Friday, July 11, 2014

There and back again

I remember some random things from that frightful Sunday back in Dec 2, 2012. A small waiting room with a TV, chairs along the 3 walls, an empty desk with a computer. No one else there since it was a weekend.

I remember that the Bears played the Seahawks in Russell Wilson's rookie year.

I remember deliberately trying to watch that game, check my fantasy team, anything to take my mind off the fact that my daughter was in surgery to remove a cancerous brain tumor that we had just found out about the night before.

I remember lots of family, friends cycling thru that room, with tears, hugs, food that I couldn't hold in.

I remember sitting in that waiting room for almost 14 hrs, wondering if my daughter would make it.

I remember being so exhausted from stress and no sleep, but not being able to take a nap or find some way to rest.

It's fitting that today, Friday, July 11, 2014, 586 days later, the day of Sophie's port removal, that they tell us to go to the 7th floor for the procedure. And as I walk in, I realize that it's that same waiting room from Sunday, Dec 2, 2012. 

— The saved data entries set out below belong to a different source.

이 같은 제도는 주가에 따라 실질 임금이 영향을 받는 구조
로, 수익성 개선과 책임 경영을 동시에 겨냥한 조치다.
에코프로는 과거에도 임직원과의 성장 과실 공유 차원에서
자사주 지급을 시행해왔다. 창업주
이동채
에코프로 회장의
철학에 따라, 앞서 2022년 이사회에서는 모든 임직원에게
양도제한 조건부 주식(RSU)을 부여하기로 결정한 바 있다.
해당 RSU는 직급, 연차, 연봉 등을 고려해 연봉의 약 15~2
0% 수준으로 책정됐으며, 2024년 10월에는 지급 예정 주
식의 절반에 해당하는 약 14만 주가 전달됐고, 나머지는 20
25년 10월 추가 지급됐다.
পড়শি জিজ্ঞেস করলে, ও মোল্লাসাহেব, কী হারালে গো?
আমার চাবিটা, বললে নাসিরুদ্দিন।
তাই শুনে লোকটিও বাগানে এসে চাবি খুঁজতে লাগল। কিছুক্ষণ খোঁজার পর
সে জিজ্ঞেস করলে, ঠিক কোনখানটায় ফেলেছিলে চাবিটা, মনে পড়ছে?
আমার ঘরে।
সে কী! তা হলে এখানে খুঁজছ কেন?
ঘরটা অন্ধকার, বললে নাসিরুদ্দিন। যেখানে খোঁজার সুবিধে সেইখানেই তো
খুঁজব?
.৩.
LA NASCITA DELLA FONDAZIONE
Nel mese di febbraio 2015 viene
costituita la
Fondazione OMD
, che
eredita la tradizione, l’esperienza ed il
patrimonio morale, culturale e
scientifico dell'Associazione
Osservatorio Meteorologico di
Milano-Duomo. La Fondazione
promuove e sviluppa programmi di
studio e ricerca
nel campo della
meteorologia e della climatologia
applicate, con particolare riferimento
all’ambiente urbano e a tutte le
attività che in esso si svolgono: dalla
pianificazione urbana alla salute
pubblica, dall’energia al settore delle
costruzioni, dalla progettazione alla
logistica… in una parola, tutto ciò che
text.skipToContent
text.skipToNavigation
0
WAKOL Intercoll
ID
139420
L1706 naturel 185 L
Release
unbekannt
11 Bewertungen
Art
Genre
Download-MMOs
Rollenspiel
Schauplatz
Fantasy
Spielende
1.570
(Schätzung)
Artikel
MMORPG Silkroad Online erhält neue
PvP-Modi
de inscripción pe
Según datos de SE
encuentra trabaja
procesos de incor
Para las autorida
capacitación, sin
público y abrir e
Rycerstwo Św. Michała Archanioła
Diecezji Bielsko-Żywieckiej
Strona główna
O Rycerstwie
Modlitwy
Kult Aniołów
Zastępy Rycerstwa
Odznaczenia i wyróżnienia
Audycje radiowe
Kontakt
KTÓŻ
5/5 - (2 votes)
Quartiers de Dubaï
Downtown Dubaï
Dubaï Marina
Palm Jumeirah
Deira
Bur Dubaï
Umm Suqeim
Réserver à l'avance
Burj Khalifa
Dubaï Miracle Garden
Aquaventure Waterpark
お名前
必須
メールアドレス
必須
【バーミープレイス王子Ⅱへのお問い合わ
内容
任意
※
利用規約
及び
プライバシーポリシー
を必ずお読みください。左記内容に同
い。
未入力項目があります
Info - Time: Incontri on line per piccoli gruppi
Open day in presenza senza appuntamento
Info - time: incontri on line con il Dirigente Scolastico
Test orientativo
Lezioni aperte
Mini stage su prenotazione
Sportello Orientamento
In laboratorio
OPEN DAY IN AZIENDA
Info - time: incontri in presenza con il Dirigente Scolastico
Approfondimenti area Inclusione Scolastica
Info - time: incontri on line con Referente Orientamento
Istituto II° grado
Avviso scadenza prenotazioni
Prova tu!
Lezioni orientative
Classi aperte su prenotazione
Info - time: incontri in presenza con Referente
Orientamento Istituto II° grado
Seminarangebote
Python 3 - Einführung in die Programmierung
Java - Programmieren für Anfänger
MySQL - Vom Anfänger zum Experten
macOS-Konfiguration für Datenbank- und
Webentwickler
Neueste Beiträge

This time though it's a much different feeling, much different disposition, with much more hope for the future.

When the pediatric surgeon, Dr. Hunter walked into the waiting room, with a smile, and with a bag, it hit me all at once. I've kept much of my emotions inside since those first few months, but seeing that port just really got to me.


Thank you, port, for the past 18 months. All of the blood draws, chemo infusions, platelet/blood transfusions, daily TPN that kept her nourished when she couldn't/wouldn't eat, this port has served its purpose and then some. Another milestone in this cancer journey. It doesn't end here, but today was a significant day.